‘Green Home Design Practices’ Blog

Each month I will be covering a specific topic on ‘Green Home Design Practices’. Check back here every couple weeks for updated information and advice.

Topic One: What are the cost savings of a green house vs a regular house?


There are many variables which effect the percentage of savings of a ‘Green’ home vs. a ‘Regular’ home. It all boils down to four main factors: proper design and integration of systems; construction techniques; region; and goals. 

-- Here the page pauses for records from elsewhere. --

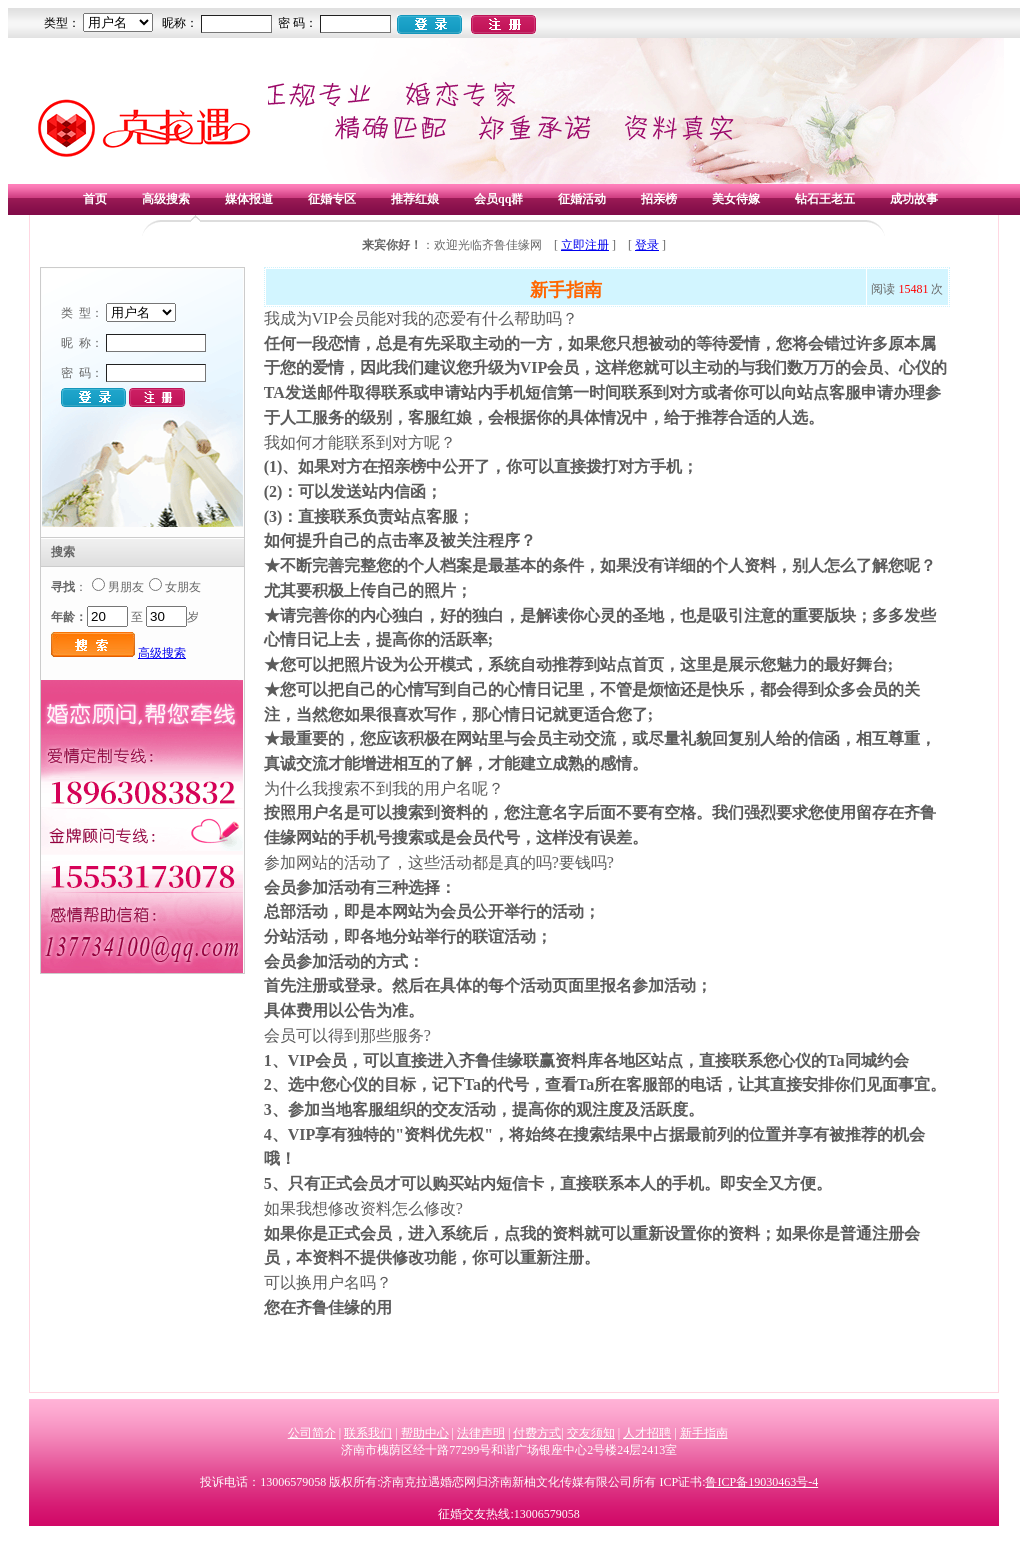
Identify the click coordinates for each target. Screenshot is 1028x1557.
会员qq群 (498, 199)
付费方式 (537, 1433)
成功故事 (914, 199)
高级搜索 (166, 199)
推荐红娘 (415, 199)
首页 (95, 199)
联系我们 (368, 1433)
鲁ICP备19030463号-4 (761, 1482)
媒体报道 (249, 199)
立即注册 (585, 245)
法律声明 (481, 1433)
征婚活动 (582, 199)
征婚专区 (332, 199)
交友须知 (591, 1433)
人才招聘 (647, 1433)
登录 (647, 245)
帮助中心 (425, 1433)
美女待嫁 (736, 199)
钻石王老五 (825, 199)
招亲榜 (659, 199)
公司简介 (312, 1433)
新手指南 (704, 1433)
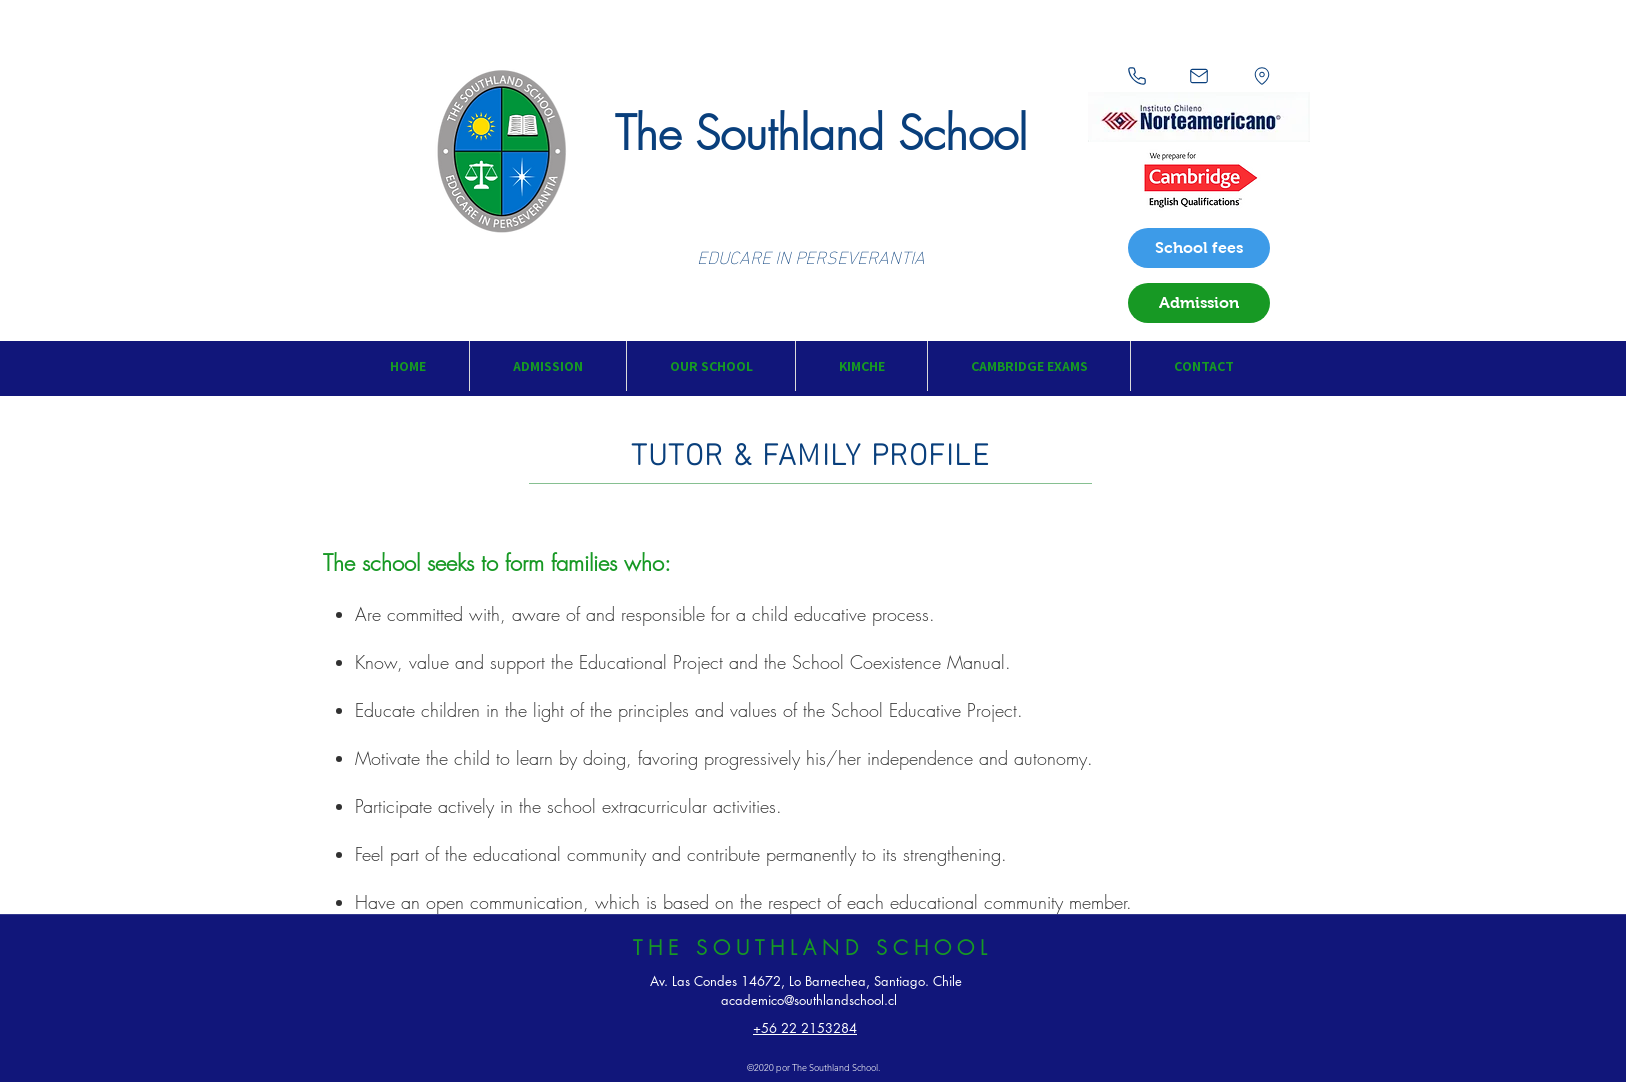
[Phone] (1137, 76)
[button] (547, 366)
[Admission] (1199, 303)
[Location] (1262, 76)
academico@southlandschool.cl (809, 1000)
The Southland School (821, 133)
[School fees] (1199, 248)
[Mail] (1199, 76)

There are several factors which need to be considered when assessing savings. These are:

  • Material and labor costs for initial installation; 
  • Life Cycle costs for up keep and operation;
  • Return on investment.

In a properly designed system, the goal is to minimize the amount of time for your return on investment (ROI). Factors such as government grants, incentives and buy back programs will reduce this time period.

60% reduction in energy costs

Example: Achieve a 60% savings on energy costs on a basic residential renovation project.

Project: Renovation and expansion of an existing 1959 ranch home in a moderately cold climate.

Envelope: 45% reduction of heat gain/loss. Construct high performance envelope exceeding local energy codes by 20% and incorporate rainscreen exterior facade design to minimize thermal bridging. Incorporate natural daylighting and proper shading to reduce electric light usage and thermal heat gain.

HVAC: Change from gas and electric to geothermal HVAC system results in 66% savings on energy bills. Incorporate geo-thermal heating and cooling and design (2) solar passive cooling towners operated by a program logic controller for ease of operation.

Electric: Design photo-voltaic panel system to off set cost of operation of geothermal system.

After the ROI has been met in 5-7 years, the operation of the HVAC system will be completely offset by the production of electricity.

From $1800 to $600 annually

Energy speaking only… the home outlined above used $1,800.00 annually for gas and electric. After the ROI period the anticipated energy cost wll be approximately $600., or a savings of roughly 66% annually.

Keep in mind, this does not take into account the cost of renovations and the high performance envelope. For new construction expect to pay 10% more in construction costs to achieve a high performance envelope.

In closing, implementation of only one part of the equation will not result in meeting your goals for energy savings. You must take all parts into consideration so in order to meet your goals.